'Ay, ay, and run too, if needs be,' returned the rescued man briskly. 'I am all right now. I owe you my life'——
'Never mind that now. This is no time for talk,' Malto interrupted. 'Just take a last look round, to make sure we have left nothing to tell that we have been here, and follow me!'
He unlocked a door on one side, and they passed out in silence into a passage, which was almost in darkness. A little farther on there were several flights of steps, and, having ascended these, they came out, after some careful reconnoitring through another door, into the open air in a spacious courtyard.
Malto locked the door behind him, and, enjoining caution upon his companions, led the way to a large gateway which they could see in front of them.
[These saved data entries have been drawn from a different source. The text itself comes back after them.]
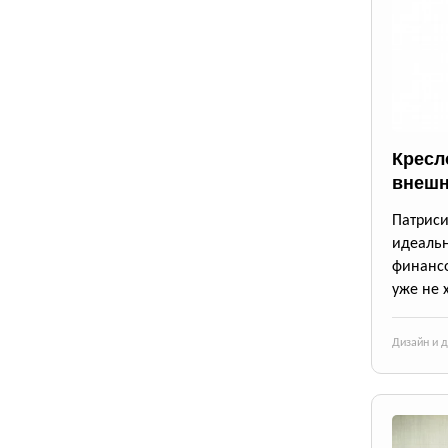
Кресло
внешн
Патрис
идеаль
финансо
уже не 
Дизайн и 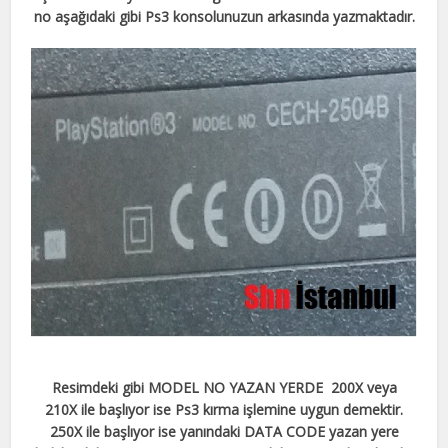
no aşağıdaki gibi Ps3 konsolunuzun arkasında yazmaktadır.
Resimdeki gibi MODEL NO YAZAN YERDE 200X veya
210X ile başlıyor ise Ps3 kırma işlemine uygun demektir.
250X ile başlıyor ise yanındaki DATA CODE yazan yere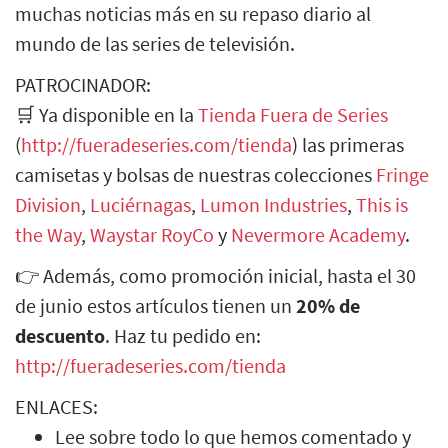
muchas noticias más en su repaso diario al
mundo de las series de televisión.
PATROCINADOR:
🛒 Ya disponible en la
Tienda Fuera de Series
(
http://fueradeseries.com/tienda
) las primeras
camisetas y bolsas de nuestras colecciones
Fringe
Division
,
Luciérnagas
,
Lumon Industries
,
This is
the Way
,
Waystar RoyCo
y
Nevermore Academy
.
👉 Además, como promoción inicial, hasta el 30
de junio estos artículos tienen un
20% de
descuento
. Haz tu pedido en:
http://fueradeseries.com/tienda
ENLACES:
Lee sobre todo lo que hemos comentado y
'If any one addresses you, say nothing, but leave it to me,' he said to Alondra and his friends. 'Your speech would betray you at once.'
As they drew near the gates they were pushed open, and a number of men in the purple dresses they had seen inside marched in, with soldierly bearing and military precision.
One, who seemed to be an officer, stopped and spoke to Malto; and again Alondra heard the strange tongue which he had noted before.
Malto remained a short time in talk, while his companions walked on with as good an imitation of carelessness as they could summon up on the spur of the moment.
When Malto came up with them he was smiling quietly to himself.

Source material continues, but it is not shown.